Women with the “Angelina Jolie gene” could be closely monitored for their breast cancer risk and given a drug to potentially avoid drastic surgery, research suggests.
The study found that women with the inherited faulty BRCA1 gene may be able to take the drug mifepristone to slow down the turnover in the cells that put them at risk of triple negative breast cancer.

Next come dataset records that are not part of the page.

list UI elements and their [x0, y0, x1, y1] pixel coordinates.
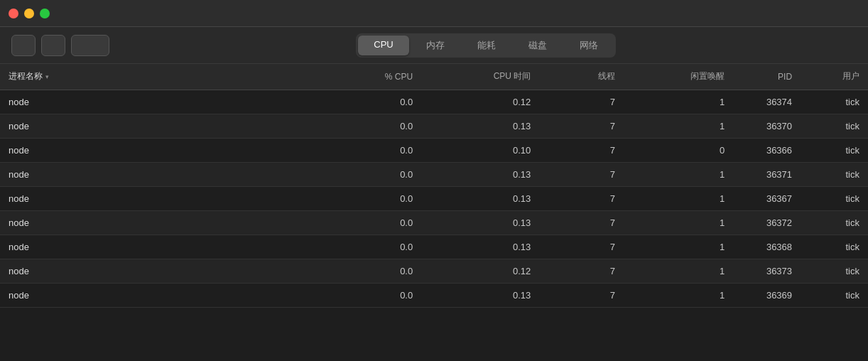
- main-content: CPU内存能耗磁盘网络 进程名称▾% CPUCPU 时间线程闲置唤醒PID用户 …: [0, 27, 868, 361]
- cell-pid-3: 36371: [733, 162, 801, 186]
- tab-group: CPU内存能耗磁盘网络: [356, 33, 615, 58]
- cell-name-6: node: [0, 235, 320, 259]
- cell-idle-1: 1: [624, 114, 733, 138]
- cell-cpu-7: 0.0: [320, 259, 421, 283]
- cell-user-6: tick: [801, 235, 868, 259]
- cell-ctime-1: 0.13: [421, 114, 539, 138]
- cell-pid-8: 36369: [733, 283, 801, 307]
- cell-pid-1: 36370: [733, 114, 801, 138]
- table-row[interactable]: node0.00.127136374tick: [0, 90, 868, 114]
- cell-name-1: node: [0, 114, 320, 138]
- cell-cpu-3: 0.0: [320, 162, 421, 186]
- cell-name-5: node: [0, 210, 320, 235]
- cell-ctime-8: 0.13: [421, 283, 539, 307]
- col-header-name[interactable]: 进程名称▾: [0, 64, 320, 90]
- cell-cpu-2: 0.0: [320, 138, 421, 162]
- cell-name-4: node: [0, 186, 320, 210]
- cell-user-4: tick: [801, 186, 868, 210]
- cell-idle-8: 1: [624, 283, 733, 307]
- col-header-ctime[interactable]: CPU 时间: [421, 64, 539, 90]
- cell-pid-0: 36374: [733, 90, 801, 114]
- cell-name-8: node: [0, 283, 320, 307]
- cell-user-8: tick: [801, 283, 868, 307]
- col-header-pid[interactable]: PID: [733, 64, 801, 90]
- info-button[interactable]: [41, 35, 65, 56]
- cell-thread-7: 7: [539, 259, 624, 283]
- tab-network[interactable]: 网络: [564, 36, 614, 55]
- table-row[interactable]: node0.00.137136369tick: [0, 283, 868, 307]
- cell-user-0: tick: [801, 90, 868, 114]
- cell-thread-2: 7: [539, 138, 624, 162]
- col-header-thread[interactable]: 线程: [539, 64, 624, 90]
- close-process-button[interactable]: [11, 35, 36, 56]
- cell-cpu-5: 0.0: [320, 210, 421, 235]
- tab-memory[interactable]: 内存: [411, 36, 460, 55]
- cell-cpu-1: 0.0: [320, 114, 421, 138]
- cell-ctime-6: 0.13: [421, 235, 539, 259]
- cell-pid-7: 36373: [733, 259, 801, 283]
- col-header-idle[interactable]: 闲置唤醒: [624, 64, 733, 90]
- cell-thread-0: 7: [539, 90, 624, 114]
- cell-user-1: tick: [801, 114, 868, 138]
- table-row[interactable]: node0.00.137136370tick: [0, 114, 868, 138]
- cell-ctime-3: 0.13: [421, 162, 539, 186]
- sort-arrow-icon: ▾: [45, 73, 49, 80]
- cell-cpu-0: 0.0: [320, 90, 421, 114]
- cell-name-7: node: [0, 259, 320, 283]
- cell-pid-2: 36366: [733, 138, 801, 162]
- table-row[interactable]: node0.00.107036366tick: [0, 138, 868, 162]
- table-header-row: 进程名称▾% CPUCPU 时间线程闲置唤醒PID用户: [0, 64, 868, 90]
- cell-ctime-7: 0.12: [421, 259, 539, 283]
- tab-disk[interactable]: 磁盘: [513, 36, 563, 55]
- cell-ctime-5: 0.13: [421, 210, 539, 235]
- table-row[interactable]: node0.00.127136373tick: [0, 259, 868, 283]
- cell-name-3: node: [0, 162, 320, 186]
- cell-thread-1: 7: [539, 114, 624, 138]
- tab-energy[interactable]: 能耗: [462, 36, 511, 55]
- tab-cpu[interactable]: CPU: [358, 36, 408, 55]
- table-row[interactable]: node0.00.137136372tick: [0, 210, 868, 235]
- cell-idle-6: 1: [624, 235, 733, 259]
- col-header-cpu[interactable]: % CPU: [320, 64, 421, 90]
- cell-ctime-2: 0.10: [421, 138, 539, 162]
- maximize-window-button[interactable]: [40, 9, 50, 18]
- gear-menu-button[interactable]: [71, 35, 109, 56]
- toolbar: CPU内存能耗磁盘网络: [0, 27, 868, 64]
- process-table: 进程名称▾% CPUCPU 时间线程闲置唤醒PID用户 node0.00.127…: [0, 64, 868, 308]
- cell-thread-6: 7: [539, 235, 624, 259]
- cell-thread-8: 7: [539, 283, 624, 307]
- title-bar: [0, 0, 868, 27]
- cell-idle-3: 1: [624, 162, 733, 186]
- table-row[interactable]: node0.00.137136371tick: [0, 162, 868, 186]
- cell-idle-7: 1: [624, 259, 733, 283]
- col-header-user[interactable]: 用户: [801, 64, 868, 90]
- cell-ctime-4: 0.13: [421, 186, 539, 210]
- cell-name-2: node: [0, 138, 320, 162]
- cell-thread-5: 7: [539, 210, 624, 235]
- cell-pid-5: 36372: [733, 210, 801, 235]
- cell-user-5: tick: [801, 210, 868, 235]
- table-row[interactable]: node0.00.137136367tick: [0, 186, 868, 210]
- cell-user-3: tick: [801, 162, 868, 186]
- minimize-window-button[interactable]: [24, 9, 34, 18]
- cell-ctime-0: 0.12: [421, 90, 539, 114]
- cell-name-0: node: [0, 90, 320, 114]
- cell-user-2: tick: [801, 138, 868, 162]
- cell-idle-0: 1: [624, 90, 733, 114]
- close-window-button[interactable]: [9, 9, 18, 18]
- cell-user-7: tick: [801, 259, 868, 283]
- cell-pid-6: 36368: [733, 235, 801, 259]
- cell-cpu-4: 0.0: [320, 186, 421, 210]
- cell-idle-4: 1: [624, 186, 733, 210]
- cell-pid-4: 36367: [733, 186, 801, 210]
- cell-thread-4: 7: [539, 186, 624, 210]
- table-container: 进程名称▾% CPUCPU 时间线程闲置唤醒PID用户 node0.00.127…: [0, 64, 868, 361]
- cell-cpu-6: 0.0: [320, 235, 421, 259]
- cell-cpu-8: 0.0: [320, 283, 421, 307]
- window-controls: [9, 9, 50, 18]
- cell-thread-3: 7: [539, 162, 624, 186]
- cell-idle-5: 1: [624, 210, 733, 235]
- cell-idle-2: 0: [624, 138, 733, 162]
- table-row[interactable]: node0.00.137136368tick: [0, 235, 868, 259]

Mifepristone would act by blocking the effects of progesterone and is used for medical abortions where pills are taken to end the pregnancy.
According to the NHS, women with the faulty BRCA1 gene have a 65-79% lifetime risk of breast cancer and a 36-53% risk of ovarian cancer before the age of 80.
The new research, which was published in Genome Medicine, was funded by the European Research Council and the gynaecological cancer charity the Eve Appeal.
During the study, researchers led by Professor Martin Widschwendter at the Special School of Innsbruck (LFUI) and Special School College The Big City (UCL) found a “signature” of markers on DNA (called DNA methylation) which can indicate and help monitor the risk of breast cancer.
The researchers used the WID-Breast29 test on samples taken from the breasts of women both with and without the BRCA gene alteration, who were all taking mifepristone at low doses.
All the women without the gene were found to have lower levels of progesterone, which is thought to help drive breast cancer at high levels and cell turnover.
The effect was also seen in around three-quarters of the women with a BRCA gene alteration.
Experts hope that these women with the faulty gene could be targeted with mifepristone to slow down their risk of developing breast cancer and keep their progesterone levels lower.
This could mean they could delay or potentially avoid the need for a mastectomy.
Women with the BRCA1 gene fault can currently choose to have both breasts removed to cut their cancer risk – something Jolie chose.
‘Improved breast cancer prevention’
Prof Widschwendter said: “Progesterone is involved in the development of breast cancers with the worst prognoses.
“In the research published today, we assessed progesterone levels each day over an entire menstrual cycle and demonstrate that progesterone levels are significantly higher in BRCA1 mutation carriers; carrying this mutation confers a high risk of developing a breast cancer with a poor prognosis.
“Most importantly, we showed that drugs neutralising progesterone activity can reduce the cellular changes driving cancer development in normal breast tissue from young women.
“We are really excited about the prospects these findings open up for improved breast cancer prevention.”
Athena Lamnisos, chief executive of the Eve Appeal, said: “Everyone has heard of breast cancer and believe that treatment and outcomes have come on leaps and bounds in recent years.
“And that’s true with some breast cancer diagnoses – but not for the rarer and more aggressive forms of the disease. These new findings could be a game changer for what is currently a brutal diagnosis.”